On Friday, September 22, 2017 08:19:32 Steven Schveighoffer via Digitalmars-
d wrote:
> On 9/22/17 3:55 AM, Dominikus Dittes Scherkl wrote:
> > On Thursday, 21 September 2017 at 13:58:14 UTC, Timon Gehr wrote:
> >> On 21.09.2017 12:33, Per Nordlöw wrote:
> >>> On Wednesday, 20 September 2017 at 18:41:51 UTC, Timon Gehr wrote:
> >>>>> Can that be done without breakages? -- Andrei
> >>>>
> >>>> No.
> >>>
> >>> Are thinking about
> >>>
> >>>      typeof([1,2])
> >>>
> >>> changing from
> >>>
> >>>      int[]
> >>>
> >>> to
> >>>      int[2]
> >>>
> >>> ?
> >>
> >> Yes, and everything that entails, for example:
> >>
> >> auto x = [1,2];
> >> x ~= 3; // goes from ok to `error: cannot append int to int[2]`.
> >
> > Ok, breaks code, but I like it.

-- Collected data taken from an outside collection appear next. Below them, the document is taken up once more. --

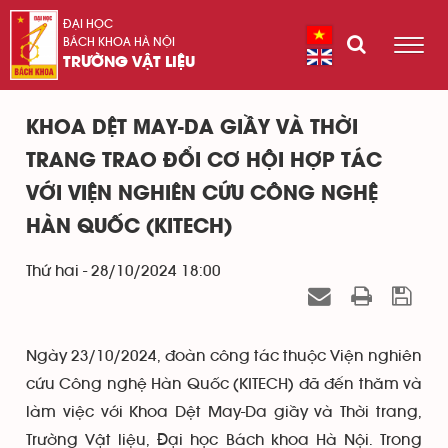
ĐẠI HỌC
BÁCH KHOA HÀ NỘI
TRƯỜNG VẬT LIỆU
KHOA DỆT MAY-DA GIẦY VÀ THỜI
TRANG TRAO ĐỔI CƠ HỘI HỢP TÁC
VỚI VIỆN NGHIÊN CỨU CÔNG NGHỆ
HÀN QUỐC (KITECH)
Thứ hai - 28/10/2024 18:00
Ngày 23/10/2024, đoàn công tác thuộc Viện nghiên
cứu Công nghệ Hàn Quốc (KITECH) đã đến thăm và
làm việc với Khoa Dệt May-Da giầy và Thời trang,
Trường Vật liệu, Đại học Bách khoa Hà Nội. Trong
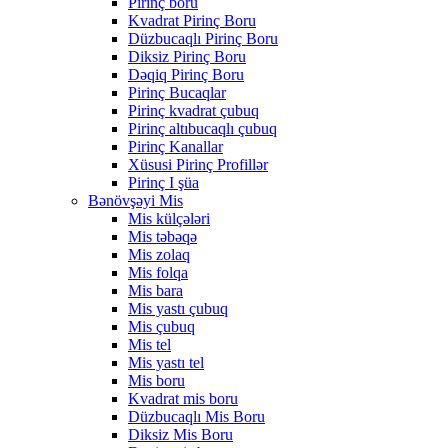
Pirinç boru
Kvadrat Pirinç Boru
Düzbucaqlı Pirinç Boru
Diksiz Pirinç Boru
Dəqiq Pirinç Boru
Pirinç Bucaqlar
Pirinç kvadrat çubuq
Pirinç altıbucaqlı çubuq
Pirinç Kanallar
Xüsusi Pirinç Profillər
Pirinç I şüa
Bənövşəyi Mis
Mis külçələri
Mis təbəqə
Mis zolaq
Mis folqa
Mis bara
Mis yastı çubuq
Mis çubuq
Mis tel
Mis yastı tel
Mis boru
Kvadrat mis boru
Düzbucaqlı Mis Boru
Diksiz Mis Boru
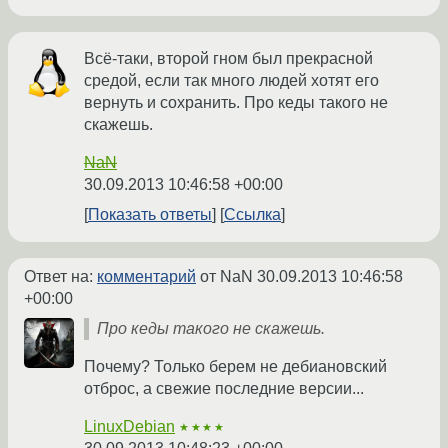
Всё-таки, второй гном был прекрасной
средой, если так много людей хотят его
вернуть и сохранить. Про кеды такого не
скажешь.
NaN
30.09.2013 10:46:58 +00:00
Показать ответы
Ссылка
Ответ на:
комментарий
от NaN
30.09.2013 10:46:58
+00:00
Про кеды такого не скажешь.
Почему? Только берем не дебиановский
отброс, а свежие последние версии...
LinuxDebian
★★★★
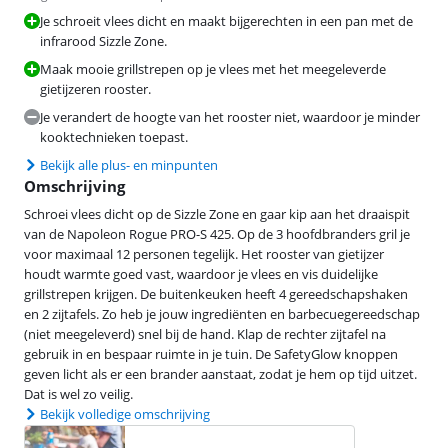
Je schroeit vlees dicht en maakt bijgerechten in een pan met de
infrarood Sizzle Zone.
Maak mooie grillstrepen op je vlees met het meegeleverde
gietijzeren rooster.
Je verandert de hoogte van het rooster niet, waardoor je minder
kooktechnieken toepast.
Bekijk alle plus- en minpunten
Omschrijving
Schroei vlees dicht op de Sizzle Zone en gaar kip aan het draaispit
van de Napoleon Rogue PRO-S 425. Op de 3 hoofdbranders gril je
voor maximaal 12 personen tegelijk. Het rooster van gietijzer
houdt warmte goed vast, waardoor je vlees en vis duidelijke
grillstrepen krijgen. De buitenkeuken heeft 4 gereedschapshaken
en 2 zijtafels. Zo heb je jouw ingrediënten en barbecuegereedschap
(niet meegeleverd) snel bij de hand. Klap de rechter zijtafel na
gebruik in en bespaar ruimte in je tuin. De SafetyGlow knoppen
geven licht als er een brander aanstaat, zodat je hem op tijd uitzet.
Dat is wel zo veilig.
Bekijk volledige omschrijving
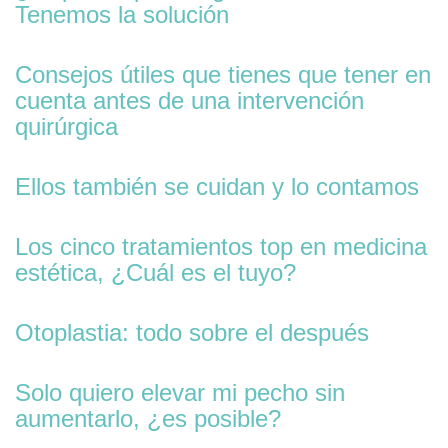
Tenemos la solución
Consejos útiles que tienes que tener en
cuenta antes de una intervención
quirúrgica
Ellos también se cuidan y lo contamos
Los cinco tratamientos top en medicina
estética, ¿Cuál es el tuyo?
Otoplastia: todo sobre el después
Solo quiero elevar mi pecho sin
aumentarlo, ¿es posible?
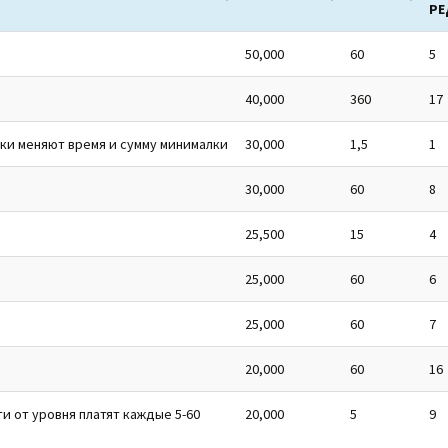
РЕ
50,000
60
5
40,000
360
17
ки меняют время и сумму минималки
30,000
1,5
1
30,000
60
8
25,500
15
4
25,000
60
6
25,000
60
7
20,000
60
16
и от уровня платят каждые 5-60
20,000
5
9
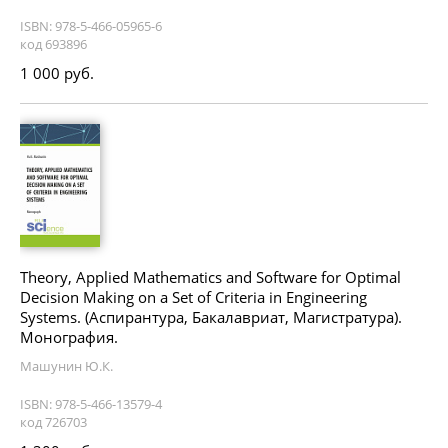
ISBN: 978-5-466-05965-6
код 693896
1 000 руб.
Theory, Applied Mathematics and Software for Optimal
Decision Making on a Set of Criteria in Engineering
Systems. (Аспирантура, Бакалавриат, Магистратура).
Монография.
Машунин Ю.К.
ISBN: 978-5-466-13579-4
код 726703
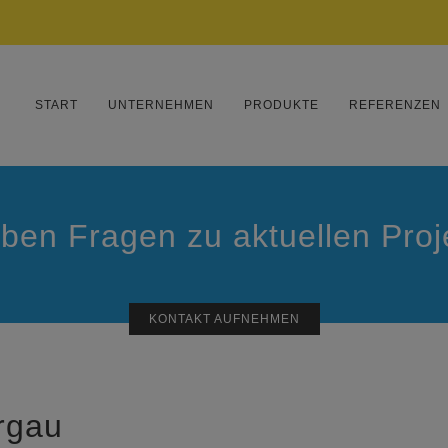
START
UNTERNEHMEN
PRODUKTE
REFERENZEN
ben Fragen zu aktuellen Pro
KONTAKT AUFNEHMEN
orgau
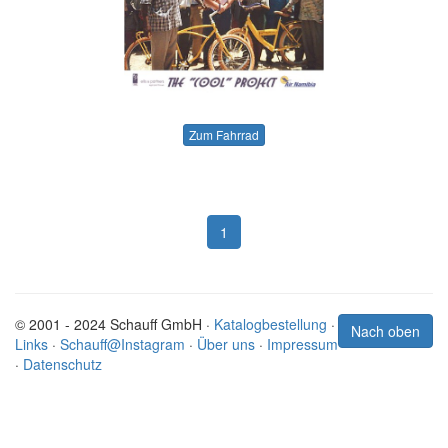
Zum Fahrrad
1
© 2001 - 2024 Schauff GmbH ·
Katalogbestellung
·
Nach oben
Links
·
Schauff@Instagram
·
Über uns
·
Impressum
·
Datenschutz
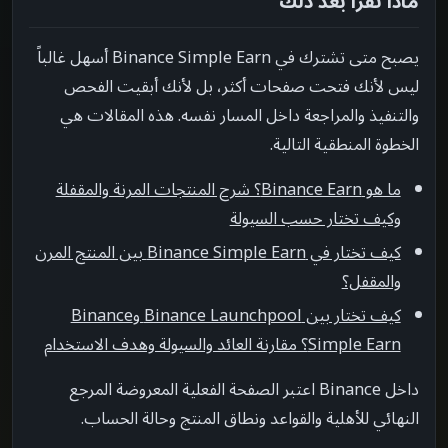
ماذا تقرأ بعد ذلك
يصبح متى تشترك في Binance Simple Earn أسهل غالباً
ليس لأنك فتحت صفحات أكثر، بل لأنك أبقيت الفحص
والتنفيذ والمراجعة داخل المسار نفسه. هذه المقالات هي
الخطوة المنطقية التالية.
ما هو Binance Earn؟ شرح المنتجات المرنة والمقفلة
وكيف تختار حسب السيولة
كيف تختار في Binance Simple Earn بين المنتج المرن
والمقفل؟
كيف تختار بين Binance Launchpool وBinance
Simple Earn؟ مقارنة العائد والسيولة وهدف الاستخدام
داخل Binance اعتبر الصفحة الفعلية المعروضة المرجع
النهائي للأهلية والقواعد ونطاق المنتج وحالة الحساب.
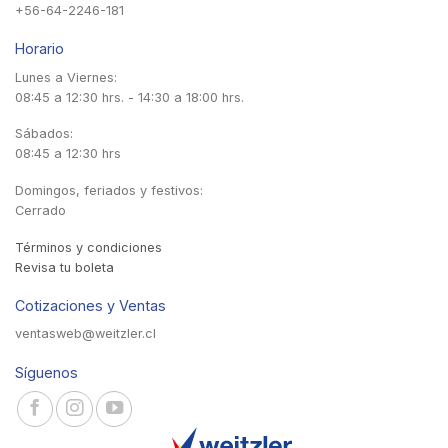
+56-64-2246-181
Horario
Lunes a Viernes:
08:45 a 12:30 hrs. - 14:30 a 18:00 hrs.
Sábados:
08:45 a 12:30 hrs
Domingos, feriados y festivos:
Cerrado
Términos y condiciones
Revisa tu boleta
Cotizaciones y Ventas
ventasweb@weitzler.cl
Síguenos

Much better than the current behaviour.
>
> Don't fall in love with it. It's not going to happen, as this would be
> too much breakage for almost no gain.
>
> Much as I want a way to statically infer a static array size, this is
> not the answer.

It would also interact horribly with range-based functions. I honestly don't
see any benefit to making array literals be static arrays by default except
for the fact that you'd then get size inference, and there are better ways
to add that to the language if we want to do that.